In its complaint to the American Arbitration Association, MGIC makes no bones that it thinks Countrywide, eager to exploit the housing bubble, embarked on “a reckless strategy to attract new subprime and other high-risk business.” And the insurer goes on to cite a clutch of cases to prove its point. We found the narrative lively reading (and we’re grateful to Mark Hanson for bringing it to our attention).

There is, for example, the woman who bought a $600,000 house, claiming she worked as an account exec at a California investment firm, earned $13,494.03 (nice touch that three cents) a month, had a $45,000 bank account at Wells Fargo and, according to the insurance application, made a $30,000 down payment.

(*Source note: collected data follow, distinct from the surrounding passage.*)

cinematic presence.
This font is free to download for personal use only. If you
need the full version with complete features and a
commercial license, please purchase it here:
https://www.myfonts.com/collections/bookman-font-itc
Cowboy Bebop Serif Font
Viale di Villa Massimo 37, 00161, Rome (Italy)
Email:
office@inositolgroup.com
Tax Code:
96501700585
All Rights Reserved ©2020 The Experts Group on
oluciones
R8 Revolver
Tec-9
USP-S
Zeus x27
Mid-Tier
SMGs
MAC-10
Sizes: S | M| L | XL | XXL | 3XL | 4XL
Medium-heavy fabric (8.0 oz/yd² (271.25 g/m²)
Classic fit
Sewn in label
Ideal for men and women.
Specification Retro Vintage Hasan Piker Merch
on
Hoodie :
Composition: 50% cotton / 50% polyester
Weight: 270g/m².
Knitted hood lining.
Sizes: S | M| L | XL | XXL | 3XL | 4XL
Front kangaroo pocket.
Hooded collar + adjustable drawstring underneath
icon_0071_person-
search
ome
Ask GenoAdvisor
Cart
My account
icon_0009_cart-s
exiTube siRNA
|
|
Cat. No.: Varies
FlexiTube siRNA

When MGIC nosed around, it discovered the investment firm she supposedly worked for didn’t exist, neither did the bank account, she hadn’t made a down payment and she actually earned $3,901.58 a month as a janitor at a medical facility.

In another instance, a $350,000 loan was extended by Countrywide to a fellow who wanted to buy a home valued at that amount and claimed he was a dairy foreman earning $10,5000 a month. Again, the snoops at MGIC discovered the guy was a milker at the dairy who earned $1,100 a month and signed the documents where he was told to — even though he couldn’t read English.

There’s plenty more of the same in the complaint by MGIC charging that Countrywide agents were complicit in various and sundry deceptions. Frankly, we found it all something of a hoot, though it’s not hard to see why MGIC isn’t laughing. But even comic tales typically embody a moral, and this one is no exception. Fraud played no small role in the great demolition of housing, but the principal perpetrators were never diligently pursued and, for the most part, went crying all the way to the bank. Moral hazard, anyone?

I believe mortgage fraud was endemic during the Credit bubble/Housing boom. My best guess was that half of all subprime mortgages, and probably 20% of all other mortgages where there was a mortgage broker involved . . .
>

UPDATE: April 3, 2010 8:22pm

I am surprised at some of the comments, especially when it comes to the blame portion. As I made clear in the book, there is lots of blame to go around — including a healthy portion to those people who bought more house than they could possibly afford.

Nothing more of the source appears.